Soma’dan Dersler

19 Mayıs 2014 Pazartesi

Sayın Başbakan, Soma faciası sırasında danışmanları tarafından hazırlanan metni okurken bizlere, tarihi örnekler üzerinden bu olayların her yerde yaşanabileceğini anlatmaya çalışmıştı. Örneklerin bir kısmı 19. yüzyıl Avrupa’sında yaşanmıştı. Konuşmayı dinledikten sonra herkesin madende yaşanan kazanın teknik nedenlerini bulmaya çalıştığını fark ettim. Bence, kazanın bu boyutta yaşanmasının asıl nedeni, madenin teknik yetersizliğinden daha çok bunu önemsemeyen ve uyarı mekanizmasını çalıştırmayan demokrasimizdeki yetersizliklerdir. Onlar, maden kazaları ile ilgili tarihi örnekler vermeye devam etsin. Ben ise demokrasilerin yaşamımızdaki kazalara karşı tedbir almaya çalıştığı tarihi bir örnek vermek istiyorum. “Her önlenebilecek kazayı olmadan ortaya çıkaracak en önemli güç, demokratik hak arayışı ve sorgulayabilmektir.” Ben de hiçbir yorum yapmadan size tarihi bir örnekten alıntı yapıyorum.

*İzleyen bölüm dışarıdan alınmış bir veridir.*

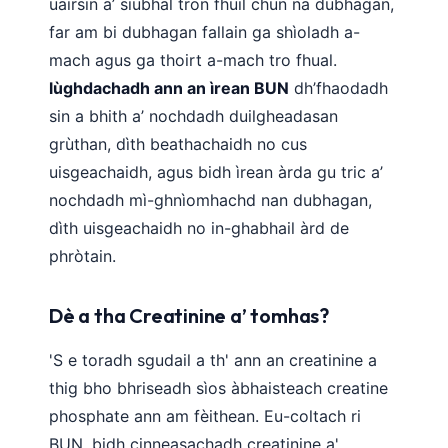
uairsin a’ siubhal tron fhuil chun na dubhagan,
far am bi dubhagan fallain ga shìoladh a-
mach agus ga thoirt a-mach tro fhual.
lùghdachadh ann an ìrean BUN
dh’fhaodadh
sin a bhith a’ nochdadh duilgheadasan
grùthan, dìth beathachaidh no cus
uisgeachaidh, agus bidh ìrean àrda gu tric a’
nochdadh mì-ghnìomhachd nan dubhagan,
dìth uisgeachaidh no in-ghabhail àrd de
phròtain.
Dè a tha Creatinine a’ tomhas?
'S e toradh sgudail a th' ann an creatinine a
thig bho bhriseadh sìos àbhaisteach creatine
phosphate ann am fèithean. Eu-coltach ri
BUN, bidh cinneasachadh creatinine a'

İnsan ve Yurttaş Hakları Bildirisi’nden (26 Ağustos 1789).
Ulusal Meclis’in tasarladığı gibi Fransız halkının temsilcileri, tek sebebinin resmi kötü durum ve yönetim bozukluğunun olduğu insan hakları konusundaki habersizlik, dikkatsizlik veya küçümsemeyi de göz önünde tutarak; insanların doğal, devredilemez ve kutsal olan haklarını önemli bir bildirge ile açıklamaya karar vermiştir. Bunun amaçları da;
?Toplumun tüm üyelerinin bu bildirgeyi bilmesi ve hak ile görevlerini hatırlaması.
Yasama ve yürütme eylemlerinin diğer politik kurumlarla karşılaştırılabilmesi ve bu sayede kurallara uyulmasının sağlanması.
?Basit ve tartışılmaz ilkelerden oluşan vatandaş haklarının, daima anayasanın ve kamu refahının korunması ile bir yol alınmasıdır. (KAYNAK: VİKİPEDİA)
Madde 1: İnsanlar, haklar bakımından özgür ve eşit doğar ve yaşarlar. Sosyal farklılıklar ancak ortak faydaya dayanabilir
Madde 2: Her bir politik birleşmenin amacı; doğal ve dokunulamaz insan haklarını korumaktır. Bunlar; özgürlük hakkı, mülkiyet hakkı, güvenlik hakkı ve baskıya karşı direnme hakkıdır.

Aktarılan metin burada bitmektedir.